Pas que j’entretenais quelque chose contre l’idée (au contraire), je crois simplement avoir été victime à l’époque d’un certain épuisement face aux individus autour de moi (énormément plus qu’on pourrait le croire) qui balançaient ce terme de droite à gauche en essayant d’ouvrir mon esprit au “futur des relations amoureuses” pour justifier le fait qu’ils ne voulaient pas s’engager en partant quand même avec le beurre, l’argent du beurre, le cul de la laitière, une couple de vaches et un baiser sur la joue à Mathurin.
Un terme erroné, balancé à tort et à travers pour montrer sa petite ouverture d’esprit et avoir l’air de son temps, à l’image de cette adolescente un peu pompette qui frenche sa meilleure amie dans un bar parce qu’elle est “tellement bi” et certainement pas pour se valoriser directement à même les cris de macaques des garçons qui viennent simultanément d’ajouter la scène à leur imaginaire érotique pour une future séance de masturbation.
Si vous venez de lire ça à voix haute, prenez le temps de reprendre votre souffle…
Ajoutez à ça le fait que, de mémoire, il me semble ne jamais avoir été témoin d’un exemple de ce type de relation où quelqu’un ne se faisait pas royalement baiser (dans tous les sens du terme).
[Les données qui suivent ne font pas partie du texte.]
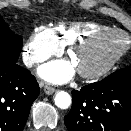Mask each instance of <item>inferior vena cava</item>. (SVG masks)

Je l’écris, et surviennent automatiquement à mon esprit ces images du partenaire qui sourit tristement, la résignation dans le regard, quand son/sa copain/copine essaie d’épater la galerie dans une soirée en faisant l’apologie du fait que : « Dans notre couple, on peut voir qui on veut parce que le vrai amour c’est pas de se réduire en esclavage » et blablabla… Vous voyez, j’ai maintenant envie de gifler mon personnage imaginaire, parce qu’il était évident qu’un des deux partis était plus d’accord que l’autre avec cette affirmation.
Dans tous les cas, j’ai vu la microseconde de tristesse infinie dans le regard de la personne qui tolère, la personne qui fait un compromis, la personne qui se retrouve “polyamoureuse” malgré elle parce que l’autre lui a imposé le fait qu’il/elle préférait papillonner avec tout le bonheur et la stabilité d’une relation de couple, en sachant très bien que l’autre serait beaucoup trop attaché pour imposer ses limites. « Il/elle est comme ça… C’est comme ça… *long soupir*. » Beurk.
La vérité, c’est que je me suis toujours targué d’être un de ces “vieux jeux monogames” parce que je trouve qu’il y a quelque chose de profondément beau dans l’idée du « je t’aime tellement que je m’interdis toute autre personne si toi aussi », « je t’aime tellement que je veux qu’on fusionne nos existences en une troisième entité parce que c’est le seul moyen de vraiment construire quelque chose à deux », je trouve que c’est un beau sacrifice, c’est noble, c’est… Statistiquement désastreux d’improbabilité…
Pas que c’est une impossibilité, loin de là !
J’en suis même venu à me demander si c’était pas ça le seul vrai modèle sain de relation de couple : se fréquenter jusqu’à ce qu’on s’écœure et ensuite répéter le processus jusqu’à sa mort.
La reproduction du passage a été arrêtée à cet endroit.